Task prompt: Using the records that follow, reproduce exactly the lines starting at the line containing "Clients qui ont fait confiance à Trimoji" and ending at the line containing "センティブ＋諸手当 ※成果に応じてインセンティブも". Include both end lines and no pictures.

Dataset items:
★ ★ ★ ★
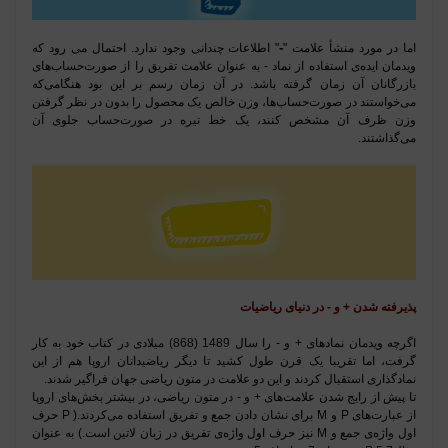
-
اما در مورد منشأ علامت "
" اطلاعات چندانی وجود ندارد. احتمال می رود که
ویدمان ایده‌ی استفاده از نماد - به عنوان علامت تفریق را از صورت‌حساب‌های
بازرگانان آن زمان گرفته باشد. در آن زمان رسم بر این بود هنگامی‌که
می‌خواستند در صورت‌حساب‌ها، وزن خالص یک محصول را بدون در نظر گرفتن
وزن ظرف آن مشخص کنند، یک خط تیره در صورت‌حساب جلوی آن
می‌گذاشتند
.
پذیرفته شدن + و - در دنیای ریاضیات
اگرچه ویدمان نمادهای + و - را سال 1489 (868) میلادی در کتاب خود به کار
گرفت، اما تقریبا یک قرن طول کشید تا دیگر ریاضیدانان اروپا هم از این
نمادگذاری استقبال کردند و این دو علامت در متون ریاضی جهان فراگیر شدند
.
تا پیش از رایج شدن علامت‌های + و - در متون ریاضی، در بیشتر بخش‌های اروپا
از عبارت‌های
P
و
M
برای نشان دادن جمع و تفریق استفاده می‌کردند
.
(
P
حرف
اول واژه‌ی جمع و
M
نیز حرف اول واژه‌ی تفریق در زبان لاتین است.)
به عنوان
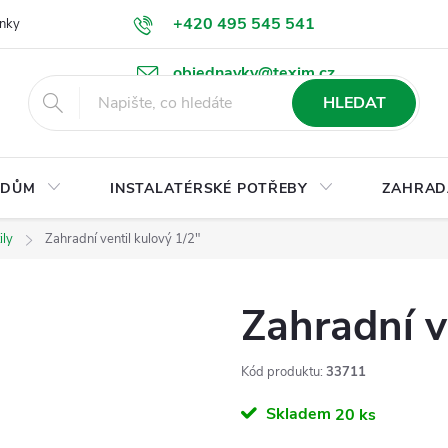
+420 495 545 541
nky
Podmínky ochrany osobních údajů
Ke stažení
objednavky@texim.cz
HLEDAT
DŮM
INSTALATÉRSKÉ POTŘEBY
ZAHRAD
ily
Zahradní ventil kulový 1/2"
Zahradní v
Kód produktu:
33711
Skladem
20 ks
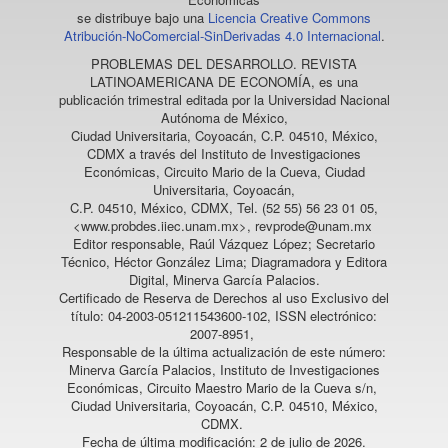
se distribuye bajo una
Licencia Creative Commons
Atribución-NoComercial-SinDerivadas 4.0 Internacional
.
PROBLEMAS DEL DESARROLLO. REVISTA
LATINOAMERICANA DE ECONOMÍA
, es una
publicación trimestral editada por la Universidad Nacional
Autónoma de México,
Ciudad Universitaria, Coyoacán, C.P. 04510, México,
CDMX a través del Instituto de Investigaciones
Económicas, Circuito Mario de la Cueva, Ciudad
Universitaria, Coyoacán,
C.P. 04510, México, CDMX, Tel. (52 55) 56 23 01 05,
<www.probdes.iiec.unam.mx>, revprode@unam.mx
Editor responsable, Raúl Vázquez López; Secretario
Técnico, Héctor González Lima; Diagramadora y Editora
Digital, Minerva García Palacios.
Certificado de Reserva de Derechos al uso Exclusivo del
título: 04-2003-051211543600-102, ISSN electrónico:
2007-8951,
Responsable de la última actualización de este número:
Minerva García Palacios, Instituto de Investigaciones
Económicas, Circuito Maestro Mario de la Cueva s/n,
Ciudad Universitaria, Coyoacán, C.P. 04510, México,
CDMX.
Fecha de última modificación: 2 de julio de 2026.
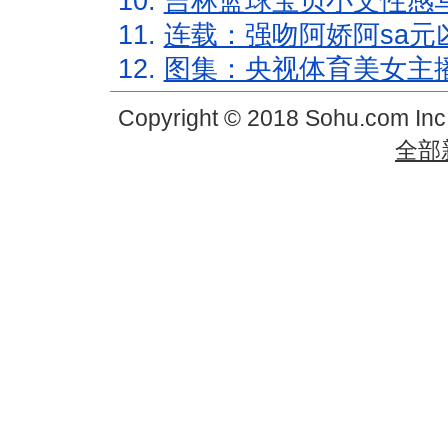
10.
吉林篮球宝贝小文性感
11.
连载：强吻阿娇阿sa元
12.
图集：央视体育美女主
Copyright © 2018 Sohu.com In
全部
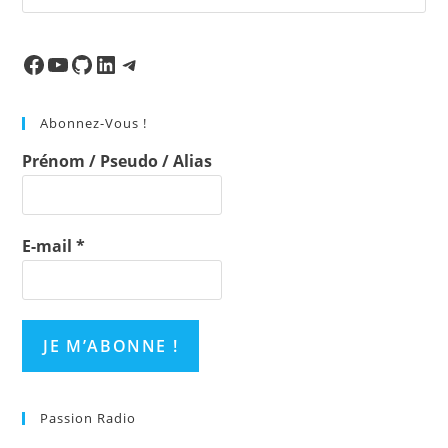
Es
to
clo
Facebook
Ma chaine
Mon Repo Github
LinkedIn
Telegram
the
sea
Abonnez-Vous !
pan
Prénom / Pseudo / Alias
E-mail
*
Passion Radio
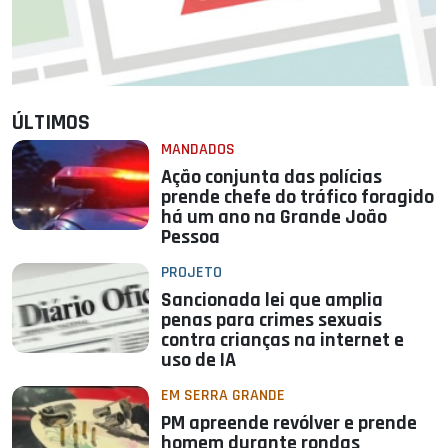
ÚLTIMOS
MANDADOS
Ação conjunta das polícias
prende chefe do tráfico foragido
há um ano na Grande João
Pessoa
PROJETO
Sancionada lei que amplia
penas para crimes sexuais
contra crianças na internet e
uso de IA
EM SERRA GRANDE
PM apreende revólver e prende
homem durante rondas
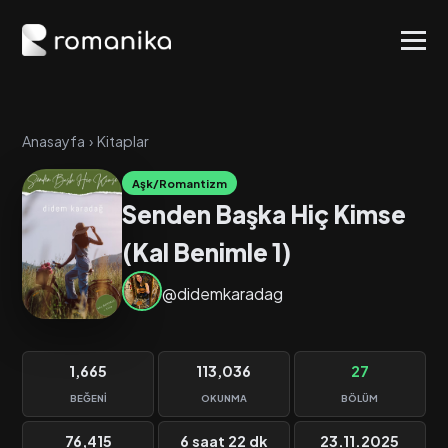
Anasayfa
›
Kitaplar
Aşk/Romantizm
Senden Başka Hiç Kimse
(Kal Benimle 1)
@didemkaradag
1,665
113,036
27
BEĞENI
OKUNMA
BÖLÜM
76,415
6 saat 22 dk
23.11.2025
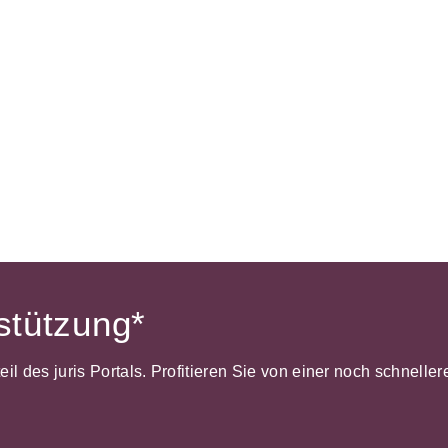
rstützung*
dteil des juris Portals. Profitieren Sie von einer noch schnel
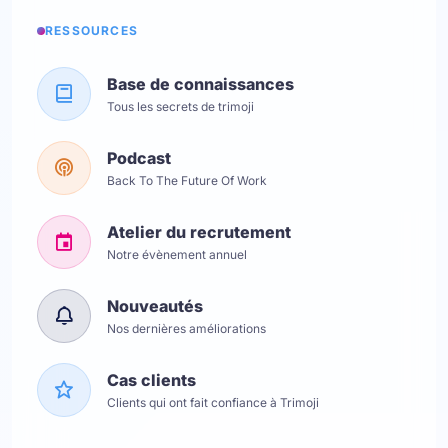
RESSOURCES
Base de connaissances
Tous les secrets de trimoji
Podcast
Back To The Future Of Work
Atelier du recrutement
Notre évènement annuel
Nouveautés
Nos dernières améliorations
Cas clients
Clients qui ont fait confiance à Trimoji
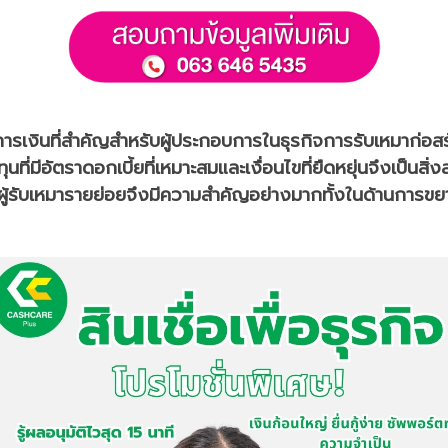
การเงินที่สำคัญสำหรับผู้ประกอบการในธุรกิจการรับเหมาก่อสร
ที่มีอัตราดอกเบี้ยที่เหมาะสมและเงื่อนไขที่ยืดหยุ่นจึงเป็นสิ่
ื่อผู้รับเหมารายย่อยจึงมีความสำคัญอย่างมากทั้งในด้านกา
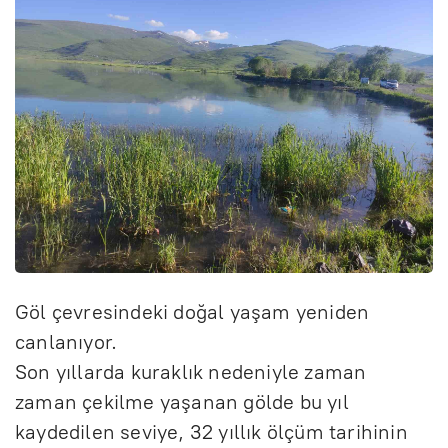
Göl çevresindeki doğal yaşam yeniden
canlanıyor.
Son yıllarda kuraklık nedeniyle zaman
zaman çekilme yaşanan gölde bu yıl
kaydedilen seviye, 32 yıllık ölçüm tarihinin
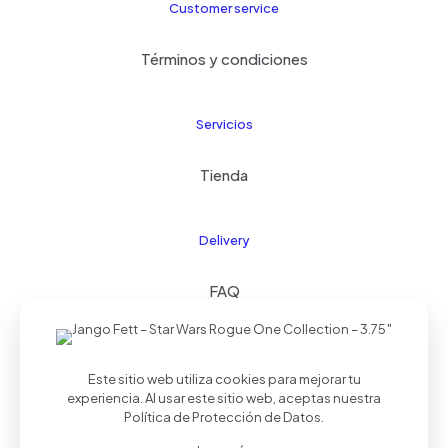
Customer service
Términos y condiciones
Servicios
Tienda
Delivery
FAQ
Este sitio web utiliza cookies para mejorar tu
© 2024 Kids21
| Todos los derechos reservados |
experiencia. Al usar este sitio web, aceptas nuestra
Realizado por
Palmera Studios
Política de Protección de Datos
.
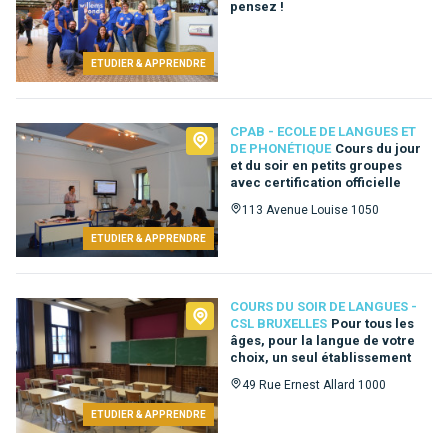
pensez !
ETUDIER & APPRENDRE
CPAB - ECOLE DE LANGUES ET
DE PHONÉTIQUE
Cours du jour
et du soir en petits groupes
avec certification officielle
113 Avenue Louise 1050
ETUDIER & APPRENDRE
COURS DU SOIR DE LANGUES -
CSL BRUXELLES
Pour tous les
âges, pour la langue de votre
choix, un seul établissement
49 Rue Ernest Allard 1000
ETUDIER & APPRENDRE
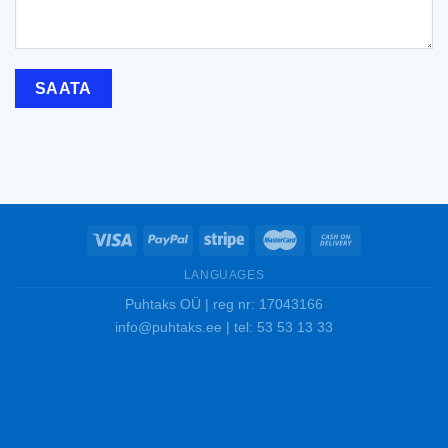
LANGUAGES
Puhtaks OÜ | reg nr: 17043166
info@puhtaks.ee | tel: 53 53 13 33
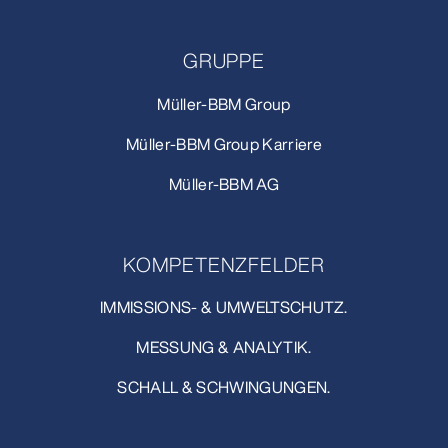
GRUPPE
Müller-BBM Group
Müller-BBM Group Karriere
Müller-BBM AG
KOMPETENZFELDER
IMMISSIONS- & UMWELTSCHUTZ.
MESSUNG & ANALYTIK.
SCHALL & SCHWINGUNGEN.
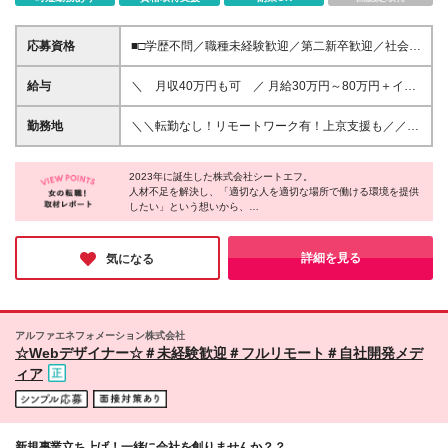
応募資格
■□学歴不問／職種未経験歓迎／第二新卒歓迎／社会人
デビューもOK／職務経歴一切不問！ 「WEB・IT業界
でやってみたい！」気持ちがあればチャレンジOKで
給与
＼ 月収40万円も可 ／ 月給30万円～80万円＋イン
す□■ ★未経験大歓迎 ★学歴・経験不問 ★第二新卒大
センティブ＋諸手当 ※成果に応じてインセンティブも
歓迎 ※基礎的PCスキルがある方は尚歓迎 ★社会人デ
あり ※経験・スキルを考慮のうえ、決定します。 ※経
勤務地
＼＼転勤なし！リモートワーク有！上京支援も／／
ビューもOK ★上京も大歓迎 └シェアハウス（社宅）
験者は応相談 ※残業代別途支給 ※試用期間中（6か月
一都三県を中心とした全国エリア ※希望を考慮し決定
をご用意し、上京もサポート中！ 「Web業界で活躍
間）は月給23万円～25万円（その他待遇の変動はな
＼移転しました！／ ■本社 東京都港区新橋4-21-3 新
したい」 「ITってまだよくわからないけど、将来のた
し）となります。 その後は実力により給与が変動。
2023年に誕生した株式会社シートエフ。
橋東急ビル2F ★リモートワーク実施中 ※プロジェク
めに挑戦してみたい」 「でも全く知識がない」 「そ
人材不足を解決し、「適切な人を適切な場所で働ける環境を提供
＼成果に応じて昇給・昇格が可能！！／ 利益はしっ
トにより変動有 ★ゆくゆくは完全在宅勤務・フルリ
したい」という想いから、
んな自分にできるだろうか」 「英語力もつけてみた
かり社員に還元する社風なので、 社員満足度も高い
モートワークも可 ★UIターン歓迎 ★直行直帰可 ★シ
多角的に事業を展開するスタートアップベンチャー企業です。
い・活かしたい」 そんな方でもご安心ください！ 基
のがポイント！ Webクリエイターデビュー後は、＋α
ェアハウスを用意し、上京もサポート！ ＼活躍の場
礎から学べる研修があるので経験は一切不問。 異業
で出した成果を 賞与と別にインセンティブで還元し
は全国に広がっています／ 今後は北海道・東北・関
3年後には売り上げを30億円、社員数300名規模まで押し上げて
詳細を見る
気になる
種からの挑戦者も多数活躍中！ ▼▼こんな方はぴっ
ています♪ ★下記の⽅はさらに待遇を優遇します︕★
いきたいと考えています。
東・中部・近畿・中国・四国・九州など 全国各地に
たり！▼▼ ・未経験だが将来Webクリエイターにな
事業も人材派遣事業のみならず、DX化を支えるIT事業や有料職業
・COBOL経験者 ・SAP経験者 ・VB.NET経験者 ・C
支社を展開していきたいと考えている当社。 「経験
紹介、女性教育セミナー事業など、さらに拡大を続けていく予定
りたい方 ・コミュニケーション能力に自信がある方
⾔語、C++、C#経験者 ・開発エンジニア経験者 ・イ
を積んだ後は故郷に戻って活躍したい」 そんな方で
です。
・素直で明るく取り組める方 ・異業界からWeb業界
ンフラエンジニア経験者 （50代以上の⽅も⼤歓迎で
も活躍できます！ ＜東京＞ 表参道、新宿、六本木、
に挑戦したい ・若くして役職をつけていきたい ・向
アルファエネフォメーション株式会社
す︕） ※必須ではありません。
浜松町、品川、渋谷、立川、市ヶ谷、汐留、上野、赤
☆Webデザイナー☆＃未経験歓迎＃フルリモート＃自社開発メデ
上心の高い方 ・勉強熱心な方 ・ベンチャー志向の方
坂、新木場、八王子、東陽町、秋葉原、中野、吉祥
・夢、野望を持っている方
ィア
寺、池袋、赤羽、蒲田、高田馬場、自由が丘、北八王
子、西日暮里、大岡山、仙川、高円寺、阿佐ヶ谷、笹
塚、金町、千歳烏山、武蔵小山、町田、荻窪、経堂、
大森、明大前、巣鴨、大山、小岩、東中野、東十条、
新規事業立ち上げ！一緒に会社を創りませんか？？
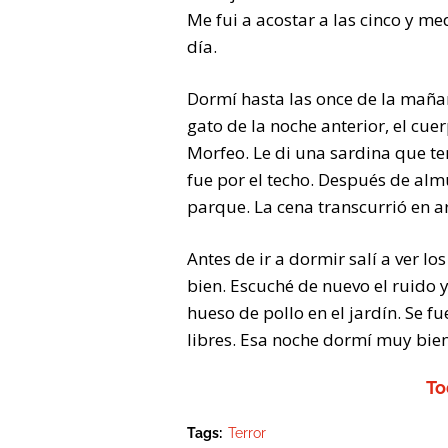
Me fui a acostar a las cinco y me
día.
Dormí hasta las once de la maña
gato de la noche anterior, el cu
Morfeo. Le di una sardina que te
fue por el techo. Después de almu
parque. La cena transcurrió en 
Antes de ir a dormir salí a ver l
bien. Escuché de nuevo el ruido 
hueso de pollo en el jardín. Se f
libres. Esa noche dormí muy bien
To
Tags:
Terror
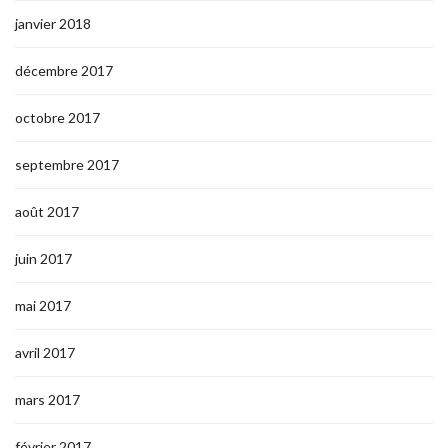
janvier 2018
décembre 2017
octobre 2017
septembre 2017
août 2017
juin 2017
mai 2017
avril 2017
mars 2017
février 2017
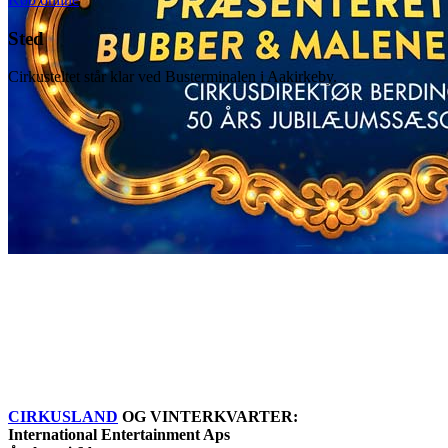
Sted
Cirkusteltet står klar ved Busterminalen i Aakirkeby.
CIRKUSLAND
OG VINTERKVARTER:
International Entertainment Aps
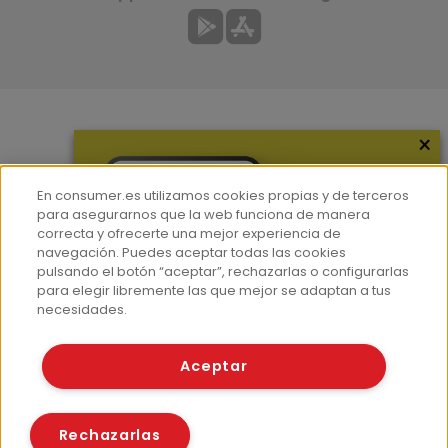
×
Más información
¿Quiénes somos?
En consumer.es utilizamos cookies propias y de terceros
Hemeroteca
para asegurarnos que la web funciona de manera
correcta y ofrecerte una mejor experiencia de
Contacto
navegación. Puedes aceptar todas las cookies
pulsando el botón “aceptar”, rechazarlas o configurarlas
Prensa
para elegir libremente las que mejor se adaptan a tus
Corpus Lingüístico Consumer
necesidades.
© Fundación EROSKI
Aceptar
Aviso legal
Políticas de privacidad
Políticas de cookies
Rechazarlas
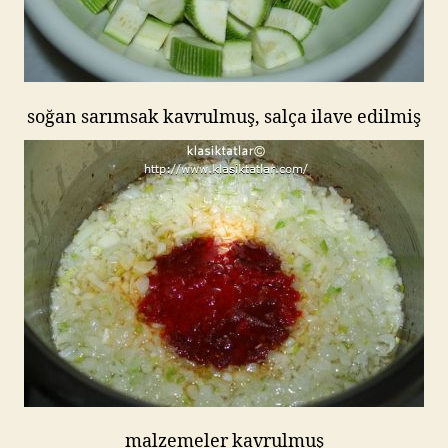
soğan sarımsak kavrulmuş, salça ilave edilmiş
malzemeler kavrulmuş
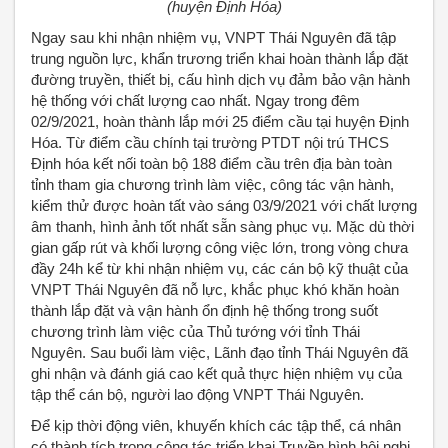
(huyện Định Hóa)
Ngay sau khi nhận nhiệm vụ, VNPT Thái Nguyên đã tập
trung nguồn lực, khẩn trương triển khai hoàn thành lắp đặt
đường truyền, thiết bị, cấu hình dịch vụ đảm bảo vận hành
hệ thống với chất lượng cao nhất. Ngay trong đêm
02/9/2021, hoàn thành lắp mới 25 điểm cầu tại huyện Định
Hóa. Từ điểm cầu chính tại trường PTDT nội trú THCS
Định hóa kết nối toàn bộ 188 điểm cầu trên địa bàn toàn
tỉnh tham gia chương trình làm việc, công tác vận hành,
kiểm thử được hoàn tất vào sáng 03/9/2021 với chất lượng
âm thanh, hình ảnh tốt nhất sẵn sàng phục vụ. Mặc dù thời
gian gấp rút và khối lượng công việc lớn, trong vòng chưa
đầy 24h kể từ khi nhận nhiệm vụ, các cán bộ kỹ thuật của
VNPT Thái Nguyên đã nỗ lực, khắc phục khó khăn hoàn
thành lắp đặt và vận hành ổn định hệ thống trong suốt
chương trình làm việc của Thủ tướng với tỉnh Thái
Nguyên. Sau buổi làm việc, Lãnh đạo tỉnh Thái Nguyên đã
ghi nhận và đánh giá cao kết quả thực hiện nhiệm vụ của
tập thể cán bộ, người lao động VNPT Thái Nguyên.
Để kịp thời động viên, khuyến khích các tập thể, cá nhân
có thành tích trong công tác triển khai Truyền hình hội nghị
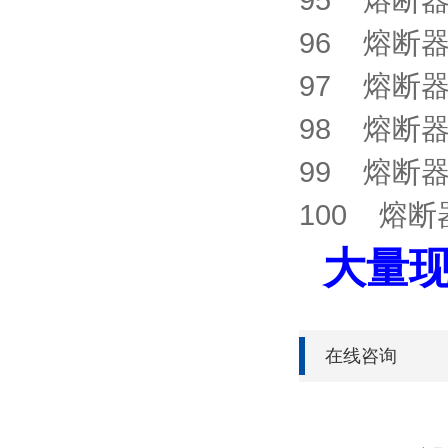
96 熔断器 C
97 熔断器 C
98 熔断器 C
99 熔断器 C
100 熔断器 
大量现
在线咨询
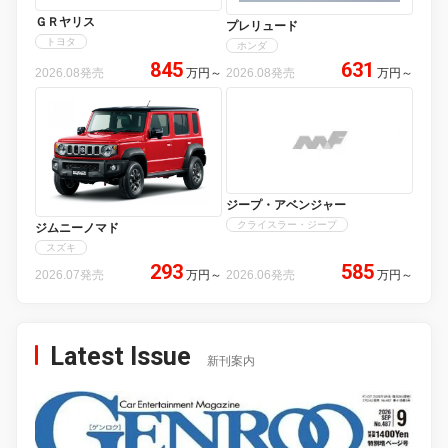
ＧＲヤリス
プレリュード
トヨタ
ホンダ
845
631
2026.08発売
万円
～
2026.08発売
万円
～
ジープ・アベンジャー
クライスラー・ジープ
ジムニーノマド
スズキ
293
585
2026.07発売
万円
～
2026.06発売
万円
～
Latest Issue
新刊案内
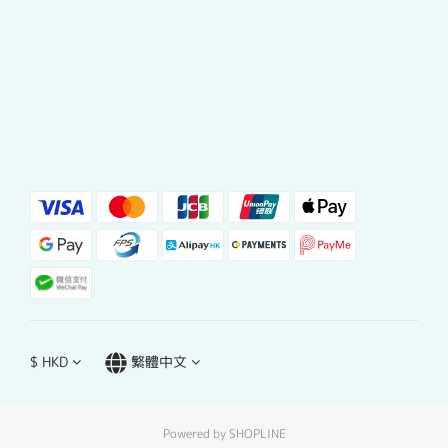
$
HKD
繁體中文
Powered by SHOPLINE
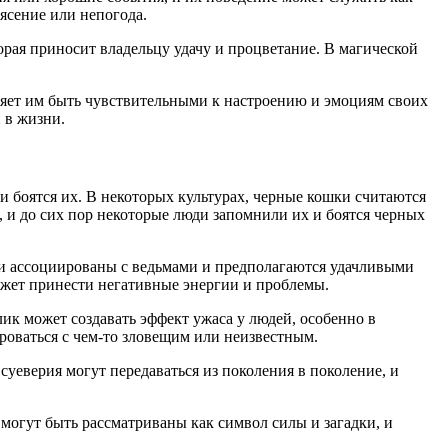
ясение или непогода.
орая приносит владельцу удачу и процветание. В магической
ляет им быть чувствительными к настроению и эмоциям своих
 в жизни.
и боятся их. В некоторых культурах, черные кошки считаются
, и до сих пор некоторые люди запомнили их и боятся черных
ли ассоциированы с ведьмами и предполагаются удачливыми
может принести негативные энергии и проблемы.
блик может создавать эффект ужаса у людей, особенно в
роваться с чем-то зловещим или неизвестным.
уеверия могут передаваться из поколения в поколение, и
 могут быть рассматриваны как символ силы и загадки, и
★ ★ ★ ★
Answer to this task:
Clients qui ont fait confiance à Trimoji
การเงินที่สำคัญสำหรับผู้ประกอบการในธุรกิจการรับเหมาก่อสร
ที่มีอัตราดอกเบี้ยที่เหมาะสมและเงื่อนไขที่ยืดหยุ่นจึงเป็นสิ่
ื่อผู้รับเหมารายย่อยจึงมีความสำคัญอย่างมากทั้งในด้านกา
Göl çevresindeki doğal yaşam yeniden
canlanıyor.
Son yıllarda kuraklık nedeniyle zaman
zaman çekilme yaşanan gölde bu yıl
kaydedilen seviye, 32 yıllık ölçüm tarihinin
Customer service
Términos y condiciones
Servicios
Tienda
Delivery
FAQ
Este sitio web utiliza cookies para mejorar tu
© 2024 Kids21
| Todos los derechos reservados |
experiencia. Al usar este sitio web, aceptas nuestra
Realizado por
Palmera Studios
Política de Protección de Datos
.
pensez !
ETUDIER & APPRENDRE
CPAB - ECOLE DE LANGUES ET
DE PHONÉTIQUE
Cours du jour
et du soir en petits groupes
avec certification officielle
113 Avenue Louise 1050
ETUDIER & APPRENDRE
COURS DU SOIR DE LANGUES -
CSL BRUXELLES
Pour tous les
âges, pour la langue de votre
choix, un seul établissement
49 Rue Ernest Allard 1000
ETUDIER & APPRENDRE
LANGUAGES
Puhtaks OÜ | reg nr: 17043166
info@puhtaks.ee | tel: 53 53 13 33
GRUPPE
Müller-BBM Group
Müller-BBM Group Karriere
Müller-BBM AG
KOMPETENZFELDER
IMMISSIONS- & UMWELTSCHUTZ.
MESSUNG & ANALYTIK.
SCHALL & SCHWINGUNGEN.
応募資格
■□学歴不問／職種未経験歓迎／第二新卒歓迎／社会人
デビューもOK／職務経歴一切不問！ 「WEB・IT業界
でやってみたい！」気持ちがあればチャレンジOKで
給与
＼ 月収40万円も可 ／ 月給30万円～80万円＋イン
す□■ ★未経験大歓迎 ★学歴・経験不問 ★第二新卒大
センティブ＋諸手当 ※成果に応じてインセンティブも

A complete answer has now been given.